Summary: God walks with us through the valley of the shadow of death. God gives us strength to endure and protects of from misbelief, unbelief and dispair.
The saying, “Opportunity only knocks once,” has been around for a long time. A recent caveat to this saying has been added, “but temptation bangs at the door constantly.” This seems to be all too true in our lives. Jesus’ encounter with Satan certainly demonstrates this. Satan would not take “No” for an answer.
Given the reality that temptation and evil are always a part of our lives, we come to this petition in the Lord’s Prayer where we pray, “Lead us not into temptation, but deliver us from evil.” We pray these words frequently, but perhaps in a slightly thoughtless manner. Few of us have paused to consider what it is exactly that we are asking. Are we asking that God surround us with an impenetrable spiritual shield? Or, are we asking that God keep us safe from the major sins, while allowing us to fall prey to a few harmless temptations?
Seeking to grow in our Christian walk and experience the reality of the abundant life, it may be helpful and instructive for us to pause and examine the Who, What and How of our prayer.
A LIFE OF HARD WORK
The first, obvious observation that we can make is that God does not answer this prayer by keeping us completely separated from temptation and evil. Jesus encountered Satan and fought with him over a forty-day period, in the text that was read earlier.
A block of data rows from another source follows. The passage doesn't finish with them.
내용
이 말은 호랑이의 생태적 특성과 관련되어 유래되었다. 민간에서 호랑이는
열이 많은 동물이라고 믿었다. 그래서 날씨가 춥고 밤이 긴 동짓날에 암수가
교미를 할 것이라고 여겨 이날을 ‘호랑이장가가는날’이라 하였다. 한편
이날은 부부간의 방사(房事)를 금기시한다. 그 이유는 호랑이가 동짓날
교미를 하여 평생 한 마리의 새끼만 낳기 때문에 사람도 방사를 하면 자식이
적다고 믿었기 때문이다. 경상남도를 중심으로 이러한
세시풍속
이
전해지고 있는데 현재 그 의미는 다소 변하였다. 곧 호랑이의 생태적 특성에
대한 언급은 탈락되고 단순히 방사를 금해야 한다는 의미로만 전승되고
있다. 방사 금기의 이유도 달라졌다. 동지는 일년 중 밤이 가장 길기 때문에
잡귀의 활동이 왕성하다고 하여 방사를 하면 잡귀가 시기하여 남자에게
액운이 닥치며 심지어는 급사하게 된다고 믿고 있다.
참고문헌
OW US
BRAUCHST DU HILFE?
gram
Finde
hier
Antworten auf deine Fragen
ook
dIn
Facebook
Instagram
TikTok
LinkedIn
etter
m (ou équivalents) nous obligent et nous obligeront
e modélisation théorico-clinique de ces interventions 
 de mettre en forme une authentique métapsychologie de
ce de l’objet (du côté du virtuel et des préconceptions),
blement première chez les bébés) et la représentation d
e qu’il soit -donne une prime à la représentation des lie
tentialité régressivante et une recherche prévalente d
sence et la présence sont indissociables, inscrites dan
If Jesus had a face off with Satan, and fought temptation, then we can assume that we, as disciples of Jesus Christ, will also.
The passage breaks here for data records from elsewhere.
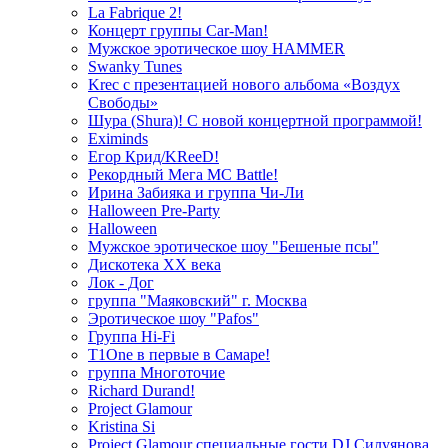
La Fabrique 2!
Концерт группы Car-Man!
Мужское эротическое шоу HAMMER
Swanky Tunes
Krec с презентацией нового альбома «Воздух
Свободы»
Шура (Shura)! С новой концертной программой!
Eximinds
Егор Крид/KReeD!
Рекордный Мега МС Battle!
Ирина Забияка и группа Чи-Ли
Halloween Pre-Party
Halloween
Мужское эротическое шоу "Бешеные псы"
Дискотека ХХ века
Лок - Дог
группа "Маяковский" г. Москва
Эротическое шоу "Pafos"
Группа Hi-Fi
T1One в первые в Самаре!
группа Многоточие
Richard Durand!
Project Glamour
Kristina Si
Project Glamour специальные гости DJ Силуянова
When writing a brief explanation to this prayer, Martin Luther focuses his thoughts on the effects of temptation. He writes, “ We pray in this petition that God would guard and keep us, so that the devil, the world, and our flesh may not deceive us nor seduce us into misbelief, despair, and other great shame and vice.”
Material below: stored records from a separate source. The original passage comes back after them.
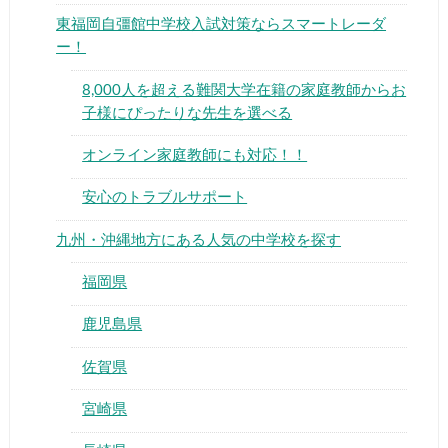
東福岡自彊館中学校入試対策ならスマートレーダ
ー！
8,000人を超える難関大学在籍の家庭教師から
お子様にぴったりな先生を選べる
▶
オンライン家庭教師にも対応！！
安心のトラブルサポート
▶
九州・沖縄地方にある人気の中学校を探す
福岡県
鹿児島県
佐賀県
宮崎県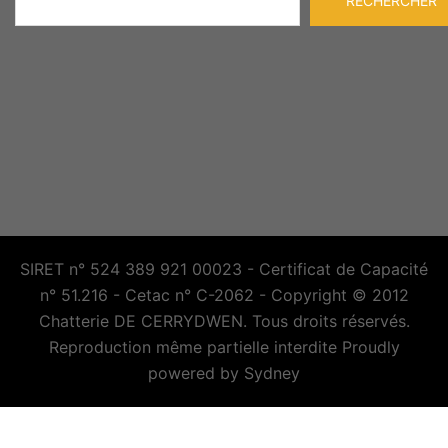
RECHERCHER
SIRET n° 524 389 921 00023 - Certificat de Capacité
n° 51.216 - Cetac n° C-2062 - Copyright © 2012
Chatterie DE CERRYDWEN. Tous droits réservés.
Reproduction même partielle interdite Proudly
powered by
Sydney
Temptation and evil are parts of life. We pray in this petition that God will guard us from its disastrous effects and help us stand against it. Unfortunately many of us follow the example of the majority of people and follow the path of least resistance. We yield. In the lake of life, we are Brown Trout rather than Coho Salmon. Several years ago a parishioner took me fishing on the Bay of Green Bay. We trolled for two types of fish: trout and salmon. It did not take me long to realize that I did not need to wait to get the fish in the boat before I knew what I had hooked. The fish were as different as night and day in how they acted once they were hooked. The Brown Trout gave up and allowed you to reel them in to their fate. The Coho Salmon fought with every once of strength. When we pray, “Lead us not into temptation,” we are asking God to enable us to follow the example of the salmon—and Jesus.
Jesus fought with Satan. Though hungry and exhausted, he resisted when Satan tried to lure him away from God the Father and from his mission as Savior. Jesus fought with Scripture, and with his firm belief that nothing—absolutely nothing—was more important than his relationship with God.
We, like Jesus, have several weapons at our disposal that enable us to stand against the forces of evil and resist temptation.
¨ The most common tools are prayer and reading the Bible.
¨ Worship and fellowship are also effective in our resistance.
¨ Being accountable to an individual or group completes our defenses.
A LIFE WITH DANGEROUS ADVERSARIES
Several years ago the comedian Flip Wilson coined the phrase, “The devil made me do it.” He was partially correct. In reality, the adversaries that tempt us on a daily basis are the devil, the world, and our flesh. The goal of their temptations is to draw us away from our relationship with God, compromise our devotion to the Lord, and destroy our relationships with the people around us.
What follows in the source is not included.